Rijeka Crnojevića (Ријека Црнојевића) is a town in Montenegro on the eponymous Rijeka Crnojevića River, near the shore of Lake Skadar.
Town is placed in Cetinje Municipality with proximity to Podgorica.

==History==

The Ottomans captured Žabljak Crnojevića in 1478 after they had defeated the main army of Ivan Crnojević in late 1477 or early 1478. Ivan moved his seat to Obod (fortified by him in 1475) which was soon renamed to Rijeka Crnojevića, and became the new capital of Montenegro.

Rijeka housed the Crnojević printing house which printed the first books in south east of Europe.

Rijeka Crnojevića was the historical seat of the Riječka nahija, one of the four territorial units of Old Montenegro.
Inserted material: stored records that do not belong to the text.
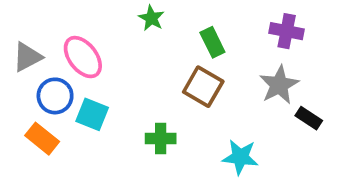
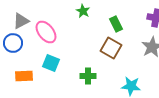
gray triangle: (27, 57) -> (21, 21), moved
blue circle: (55, 96) -> (13, 43), moved
orange rectangle: (42, 139) -> (24, 76), turned -42

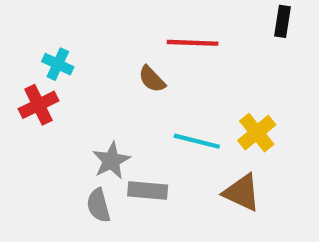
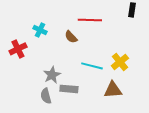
cyan cross: (58, 64) -> (40, 30), moved
brown triangle: (242, 193) -> (113, 90), turned -30

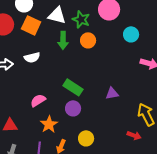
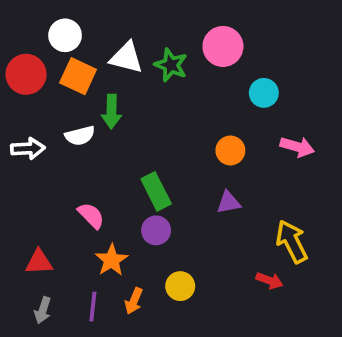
green arrow: (63, 40) -> (111, 111), moved
orange circle: (88, 40) -> (230, 150), moved
green rectangle: (73, 87) -> (156, 191), turned 30
pink semicircle: (38, 100) -> (91, 216), turned 77

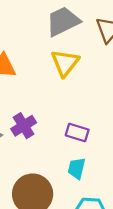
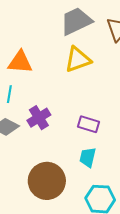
yellow triangle: (65, 63) -> (78, 60), turned 32

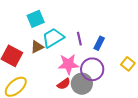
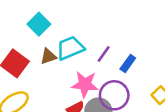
cyan square: (36, 19) -> (39, 24), moved, turned -30
purple line: (79, 39) -> (104, 54), turned 40

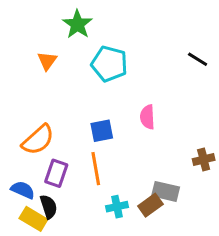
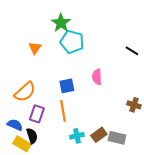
green star: (77, 24) -> (61, 23), moved
black line: (198, 59) -> (132, 51), moved
orange triangle: (47, 61) -> (35, 48), moved
brown cross: (204, 160) -> (134, 105), turned 32
gray rectangle: (166, 191) -> (117, 138), moved

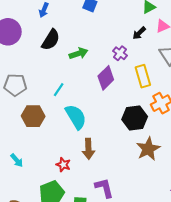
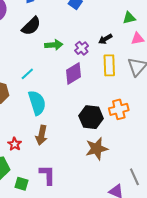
black arrow: (139, 33) -> (105, 39), moved
purple cross: (120, 53) -> (82, 48), moved
yellow rectangle: (143, 76) -> (109, 65), moved

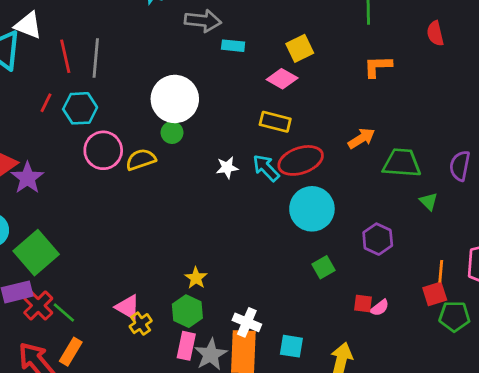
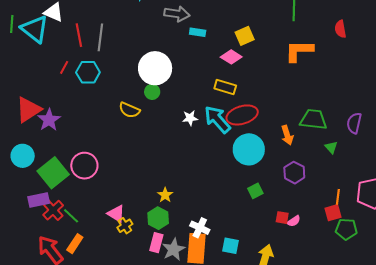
orange L-shape: (378, 66) -> (299, 51), size x1.4
orange arrow: (361, 138) -> (287, 135), moved, turned 102
pink circle: (103, 150) -> (84, 166), moved
yellow semicircle: (141, 160) -> (129, 110), turned -140
cyan arrow: (266, 168) -> (217, 119), size x1.4

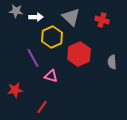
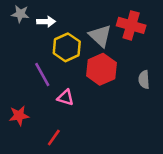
gray triangle: (71, 17) -> (100, 36), moved
red cross: (102, 20) -> (131, 25), size x1.5

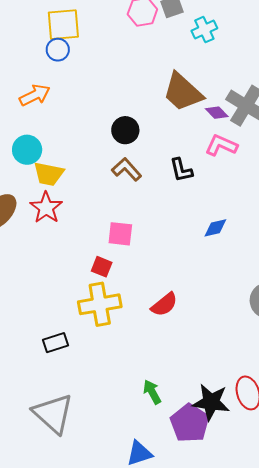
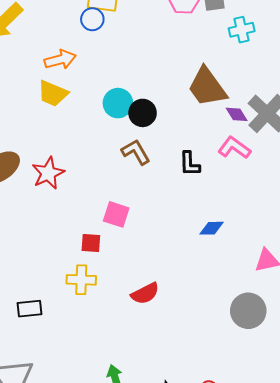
cyan circle: (27, 150) -> (118, 103), moved
yellow trapezoid: (49, 174) -> (53, 93), moved
red square: (102, 267) -> (91, 243), turned -30
yellow cross: (100, 304) -> (81, 280), size x0.7

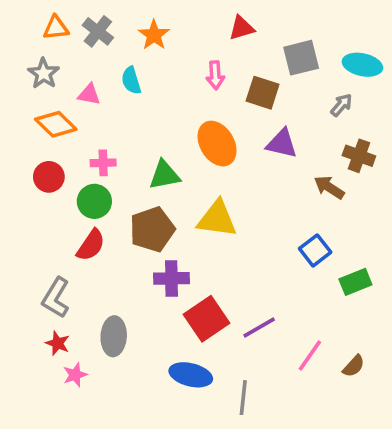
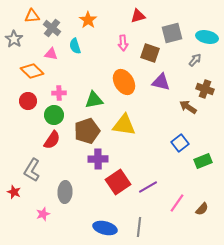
gray cross: (98, 31) -> (52, 28), moved
gray star: (44, 73) -> (14, 39), moved
red star: (58, 343) -> (14, 192), moved
blue ellipse: (191, 375) -> (105, 228), moved

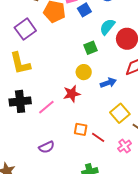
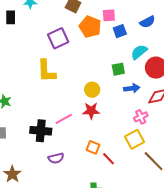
yellow circle: (84, 72) -> (92, 90), moved
blue arrow: (108, 83) -> (132, 88), moved
black cross: (20, 101) -> (41, 131), moved
pink cross: (125, 146) -> (141, 117), moved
The town used to the second most important town in Montenegro, with residence of the Petrović dynasty placed in the place, being the first building, soon followed by other buildings gradually forming urban settlement.

During the 1862 uprising in Herzegovina, Montenegro faced Ottoman invasion which saw Montenegrin forces crushed. Peace treaty was signed in Rijeka Crnojevića on September 8th in 1862.

At the turn of the century, it was a major river port.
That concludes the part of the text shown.